At first, the tastefully designed volume—published by L.A.’s now-defunct Cliff House Books in 1974—seems genuine, right down to its deadpan “about the author” bio. But there’s a catch. While the Trickster dictated these verses, he did so unwittingly.
Nixon’s words, recorded by the infamous Oval Office taping system, were culled verbatim, then set in stanzas and given cheeky titles by Nixon’s obscure Boswell, Jack S Margolis. In Margolis’ expert hands, Nixon’s duplicitous and authoritarian ramblings take on an almost existential quality, a vulnerability not typically associated with the ex-president. And should anyone take offense, a suitably paranoid footnote to each and every page explains that “[t]he material in this collection comes entirely from The Watergate Transcripts. No words or punctuation have been added, omitted or changed in any way.”

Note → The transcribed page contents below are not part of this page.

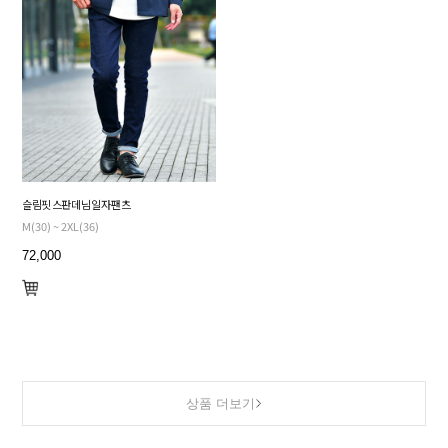
슬림핏 스판 데님 일자 팬츠
M(30) ~ 2XL(36)
72,000
상품 더보기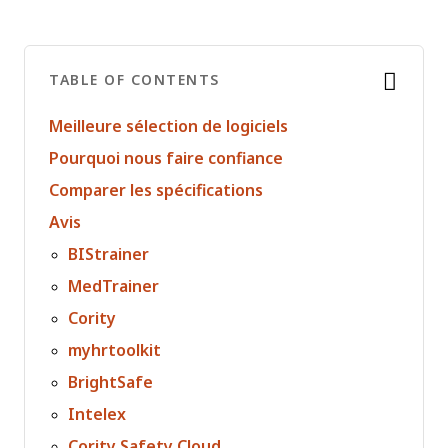
TABLE OF CONTENTS
Meilleure sélection de logiciels
Pourquoi nous faire confiance
Comparer les spécifications
Avis
BIStrainer
MedTrainer
Cority
myhrtoolkit
BrightSafe
Intelex
Cority Safety Cloud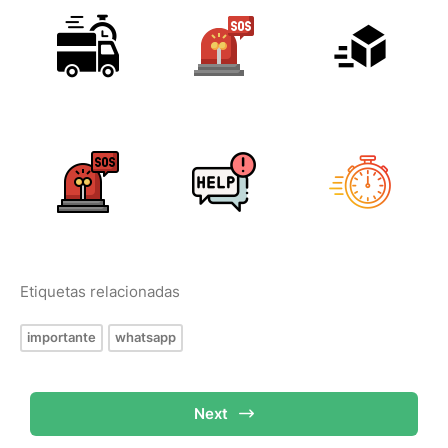
Etiquetas relacionadas
importante
whatsapp
Next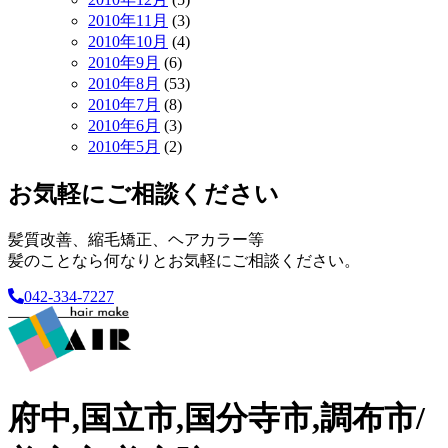
2010年11月
(3)
2010年10月
(4)
2010年9月
(6)
2010年8月
(53)
2010年7月
(8)
2010年6月
(3)
2010年5月
(2)
お気軽にご相談ください
髪質改善、縮毛矯正、ヘアカラー等
髪のことなら何なりとお気軽にご相談ください。
042-334-7227
府中,国立市,国分寺市,調布市/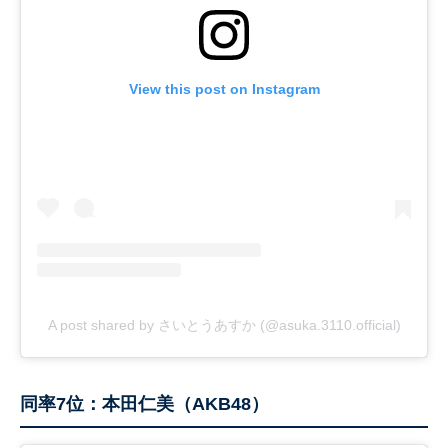
View this post on Instagram
A post shared by さいとうあすか (@asuka.3110.official)
同率7位：本田仁美（AKB48）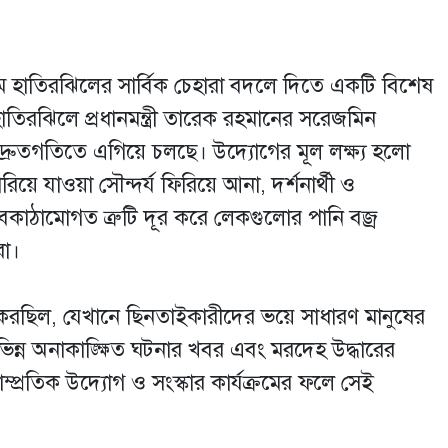
াধ্যম হাতিরঝিলের সার্বিক চেহারা বদলে দিতে একটি বিশেষ
 হাতিরঝিলে প্রধানমন্ত্রী তারেক রহমানের সরেজমিন
রম দ্রুতগতিতে এগিয়ে চলছে। উদ্যোগের মূল লক্ষ্য হলো
ে যাওয়া সৌন্দর্য ফিরিয়ে আনা, দর্শনার্থী ও
কাঠামোগত ত্রুটি দূর করে লেকগুলোর পানি বজ্র
করা।
করছিল, যেখানে ছিনতাইকারীদের ভয়ে সাধারণ মানুষের
িন্ন অনাকাঙ্ক্ষিত ঘটনার খবর এবং মরদেহ উদ্ধারের
্রতিক উদ্যোগ ও সংস্কার কার্যক্রমের ফলে সেই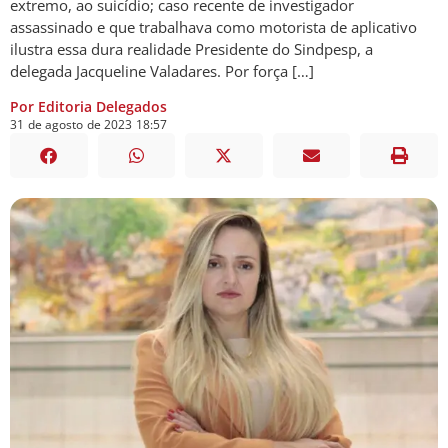
extremo, ao suicídio; caso recente de investigador
assassinado e que trabalhava como motorista de aplicativo
ilustra essa dura realidade Presidente do Sindpesp, a
delegada Jacqueline Valadares. Por força […]
Por Editoria Delegados
31
de
agosto
de
2023
18:57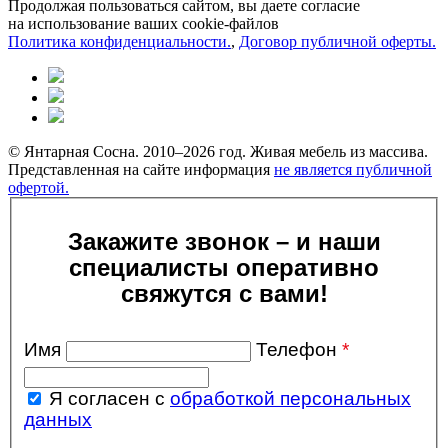
Продолжая пользоваться сайтом, вы даете согласие
на использование ваших cookie-файлов
Политика конфиденциальности.
,
Договор публичной оферты.
© Янтарная Сосна. 2010–2026 год. Живая мебель из массива.
Представленная на сайте информация
не является публичной
офертой.
Закажите звонок – и наши
специалисты оперативно
свяжутся с вами!
Имя
Телефон
*
Я согласен с
обработкой персональных
данных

Nixon‘s free-verse interludes have relevance two decades later; imagine the Whitewater scandal or the Iran-contra hearings in terms of “I Can’t Recall”:
You can say I don’t remember
You can say I can’t recall.
I can’t give any answer
To that
That I can recall.
Understandably, one of Nixon‘s recurring motifs is the ambiguous nature of truth, as in “The Position”:
The position is
To withhold
Information
And to cover up
This is
Totally true.
You could say
This is
Totally untrue.
And, though the volume contains no epiphany, Nixon tellingly concludes with “In the End,” a piece with a tone of—ahem—resignation:
In the end
We are going
To be bled
To death.
And in the end,
It is all going
To come out anyway.
Then you get the worst
Of both worlds.
Nixon once said, “Politics at its best is poetry, not prose.” He might have said the same of politics at its worst.